Галаньба перегнулся с седла. Фельдман стал темный лицом, глаза его запрыгали. В глазах запрыгали зеленые галунные хвосты гайдамаков.
— Я, панове, мирный житель. Жинка родит Мне до бабки треба.
— До бабки? А чему ж це ты под стеной ховаешься? а? ж-жидюга?..
— Я, панове…
Нагайка змеей прошла по котиковому воротнику и по шее. Адова боль. Взвизгнул Фельдман. Стал не темным, а белым и померещилось между хвостами лицо жены.
— Посвидченя!
Фельдман вытащил бумажник с документами, развернул, взял первый листик и вдруг затрясся, тут только вспомнил… ах, Боже мой, Боже мой! Что ж он наделал? Что вы, Яков Григорьевич, вытащили? Да разве вспомнишь такую мелочь, выбегая из дому, когда из спальни жены раздастся первый стон? О, горе Фельдману! Галаньба мгновенно овладел документом. Всего-то тоненький листик с печатью, — а в этом листике Фельдмана смерть.

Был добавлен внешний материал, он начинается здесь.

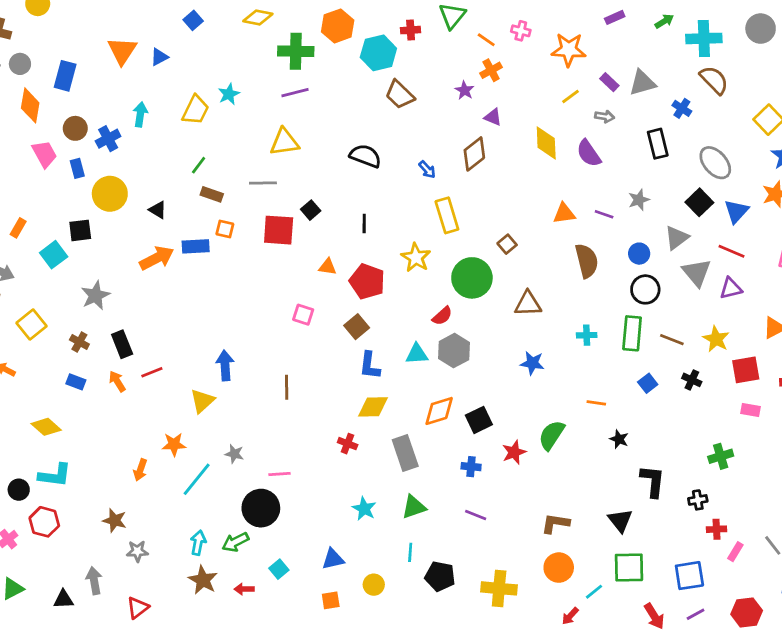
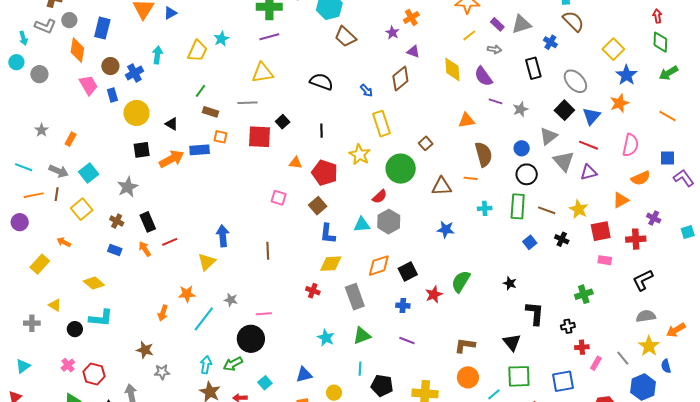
purple line: (604, 214) -> (495, 101), moved
black square: (80, 230) -> (142, 150), moved
cyan square: (54, 255) -> (89, 173), moved
orange line: (596, 403) -> (471, 178), moved
red hexagon: (44, 522) -> (94, 374), moved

Начснабжения генерал-майор
Илларионов.
Ад’ютант — поручик
Лещинский.
Поставлял Фельдман генералу Картузову сало и вазелин-полусмазку для орудий.
Боже, сотвори чудо!
— Пан сотник, це не тот документ!.. Позвольте…
— Нет, тот, — дьявольски усмехнувшись, молвил Галаньба, — не журись, сами грамотны, прочитаем.
Боже! Сотвори чудо. 11 тысяч карбованцев… Все берите. Но только дайте жизнь! Дай! Шма-исроэль!!
Не дал.
Хорошо и то, что Фельдман умер легкой смертью. Некогда было сотнику Галаньбе. Поэтому он просто отмахнул шашкой Фельдману по голове.